Or something along those lines (might have made a mistake)

ricardoV94 · 2023-04-02T06:00:48Z

pymc/testing.py

@@ -212,6 +212,7 @@ def RandomPdMatrix(n):
 Rplusbig = Domain([0, 0.5, 0.9, 0.99, 1, 1.5, 2, 20, np.inf])
 Rminusbig = Domain([-np.inf, -2, -1.5, -1, -0.99, -0.9, -0.5, -0.01, 0])
 Unit = Domain([0, 0.001, 0.1, 0.5, 0.75, 0.99, 1])
+Unitbig = Domain([0.1, 0.5, 0.75, 0.99, 1])


The edges aren't included, do to test 0.1 you need to add something before

Suggested change

Unitbig = Domain([0.1, 0.5, 0.75, 0.99, 1])

Unitbig = Domain([0, 0.1, 0.5, 0.75, 0.99, 1])

Unitbig isn't used now, so I am discarding this.

It was added to test the self-consistency of ICDF-logcdf for the uniform distribution, but we are not using this as they have scipy ppf functions available.

ricardoV94 · 2023-04-02T06:03:27Z

tests/distributions/test_continuous.py

@@ -284,6 +289,10 @@ def test_normal(self):
            {"mu": R, "sigma": Rplus},
            lambda q, mu, sigma: st.norm.ppf(q, mu, sigma),
        )
+        check_selfconsistency_icdf(


We don't need to test this for scipy distributions that have ppf, I meant just for you to confirm it's working well

Done.
I've removed these tests where scipy ppf functions are available.

ricardoV94

Sorry, I forgot about this one.

Is #6669 a blocker for this PR?

pymc/distributions/continuous.py

ricardoV94 · 2023-04-13T10:48:17Z

pymc/testing.py

+    dist_logcdf_fn = compile_pymc(list(inputvars(dist_logcdf)), dist_logcdf)
+
+    domains = paramdomains.copy()
+    domains["value"] = Domain(np.linspace(0.1, 1, 100))


Probably enough?

Suggested change

domains["value"] = Domain(np.linspace(0.1, 1, 100))

domains["value"] = Domain(np.linspace(0, 1, 10))

gokuld · 2023-04-13T11:17:53Z

Sorry, I forgot about this one.

Is #6669 a blocker for this PR?

It is a blocker for discrete ICDF self consistency checks, whose code I haven't pushed yet.

It is not a blocker for code I have pushed so far in this PR, which includes continuous ICDF self consistency checks.

ricardoV94 · 2023-04-13T11:21:00Z

@gokuld How do you prefer to proceed?
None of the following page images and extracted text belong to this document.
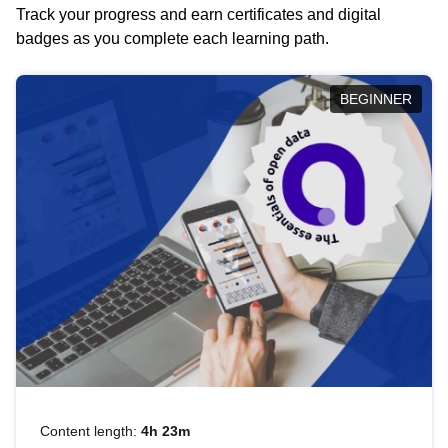
Track your progress and earn certificates and digital
badges as you complete each learning path.
BEGINNER
Content length:
4h 23m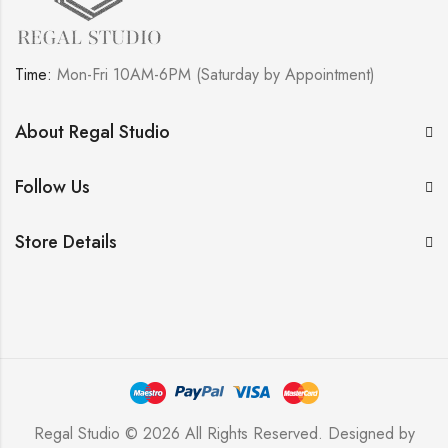
Time:
Mon-Fri 10AM-6PM (Saturday by Appointment)
About Regal Studio
Follow Us
Store Details
Regal Studio © 2026 All Rights Reserved. Designed by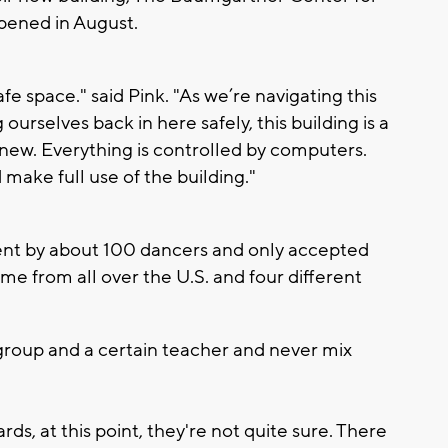
opened in August.
afe space." said Pink. "As we’re navigating this
urselves back in here safely, this building is a
re new. Everything is controlled by computers.
 make full use of the building."
nt by about 100 dancers and only accepted
me from all over the U.S. and four different
 group and a certain teacher and never mix
s, at this point, they're not quite sure. There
Get this done or wait and also get the discrete cases sorted out?

I would suggest we wait, but up to you :)

gokuld · 2023-04-13T11:21:34Z

Let us wait, no problem.

gokuld · 2023-04-29T06:06:55Z

@ricardoV94 I've added self consistency tests for discrete ICDF, now that the blocker #6671 is closed.

Though SciPy PPFs are available for the discrete uniform and discrete geometric distributions and used with check_icdf, I have still added the icdf-logcdf self consistency check for these two distributions as it caught a bug in the implementation of discrete uniform ICDF that was not caught by check_icdf.

I have also fixed the bug and pushed the commit here.

gokuld · 2023-04-29T08:04:28Z

pytest -v tests/distributions/test_discrete.py -k 'test_geometric' passes on my machine. Looking into this.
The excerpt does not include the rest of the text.